▸ Problem requirements
In the entries below, find each line with the word "that" and pull it out.

___ Listed records

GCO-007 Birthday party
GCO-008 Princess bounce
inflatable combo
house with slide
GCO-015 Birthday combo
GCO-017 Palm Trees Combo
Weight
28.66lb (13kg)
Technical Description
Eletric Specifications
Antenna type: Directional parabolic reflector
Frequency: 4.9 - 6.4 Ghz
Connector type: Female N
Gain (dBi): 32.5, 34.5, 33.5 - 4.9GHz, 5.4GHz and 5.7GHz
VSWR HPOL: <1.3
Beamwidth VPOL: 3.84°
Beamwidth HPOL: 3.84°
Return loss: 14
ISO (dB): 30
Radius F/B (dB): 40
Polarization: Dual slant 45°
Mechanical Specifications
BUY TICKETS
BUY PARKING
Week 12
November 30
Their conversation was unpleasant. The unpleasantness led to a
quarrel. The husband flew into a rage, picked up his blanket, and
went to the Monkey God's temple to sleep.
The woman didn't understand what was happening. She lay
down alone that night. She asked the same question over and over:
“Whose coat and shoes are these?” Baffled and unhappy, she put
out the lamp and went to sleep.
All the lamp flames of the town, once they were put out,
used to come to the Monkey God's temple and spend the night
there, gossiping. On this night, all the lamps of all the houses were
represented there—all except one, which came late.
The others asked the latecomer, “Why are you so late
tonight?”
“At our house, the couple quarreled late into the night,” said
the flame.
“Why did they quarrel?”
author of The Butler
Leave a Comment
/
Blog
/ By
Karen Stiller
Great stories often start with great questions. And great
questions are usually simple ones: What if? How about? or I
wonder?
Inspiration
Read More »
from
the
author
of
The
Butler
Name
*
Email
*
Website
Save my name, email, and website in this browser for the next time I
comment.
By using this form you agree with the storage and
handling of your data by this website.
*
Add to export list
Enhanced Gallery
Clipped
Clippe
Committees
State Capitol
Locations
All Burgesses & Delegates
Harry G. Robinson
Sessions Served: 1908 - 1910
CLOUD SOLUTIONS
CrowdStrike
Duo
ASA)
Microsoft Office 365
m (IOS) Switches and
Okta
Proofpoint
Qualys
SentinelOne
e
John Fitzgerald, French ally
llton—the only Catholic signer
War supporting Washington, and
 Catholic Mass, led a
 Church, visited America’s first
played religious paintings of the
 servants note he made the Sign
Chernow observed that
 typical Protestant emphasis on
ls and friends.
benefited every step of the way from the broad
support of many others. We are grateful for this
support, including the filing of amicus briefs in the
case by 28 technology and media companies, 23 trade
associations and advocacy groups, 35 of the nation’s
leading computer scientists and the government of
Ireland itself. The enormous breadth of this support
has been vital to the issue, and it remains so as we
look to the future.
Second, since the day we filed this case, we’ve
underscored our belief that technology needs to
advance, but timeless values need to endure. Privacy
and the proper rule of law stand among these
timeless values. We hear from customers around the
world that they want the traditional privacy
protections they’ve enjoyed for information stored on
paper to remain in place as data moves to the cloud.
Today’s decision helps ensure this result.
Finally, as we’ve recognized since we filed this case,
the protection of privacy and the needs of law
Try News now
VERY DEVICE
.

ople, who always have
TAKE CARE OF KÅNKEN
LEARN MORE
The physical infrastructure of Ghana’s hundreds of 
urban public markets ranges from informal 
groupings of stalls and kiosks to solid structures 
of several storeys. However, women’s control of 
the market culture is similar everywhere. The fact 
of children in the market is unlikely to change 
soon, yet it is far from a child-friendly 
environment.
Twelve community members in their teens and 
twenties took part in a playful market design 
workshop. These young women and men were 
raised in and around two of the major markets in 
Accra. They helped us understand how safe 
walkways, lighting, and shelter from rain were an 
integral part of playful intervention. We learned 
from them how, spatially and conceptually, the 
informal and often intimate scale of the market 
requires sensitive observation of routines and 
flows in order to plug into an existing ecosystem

______

▸ Exercise result
down alone that night. She asked the same question over and over:
Chernow observed that
underscored our belief that technology needs to
world that they want the traditional privacy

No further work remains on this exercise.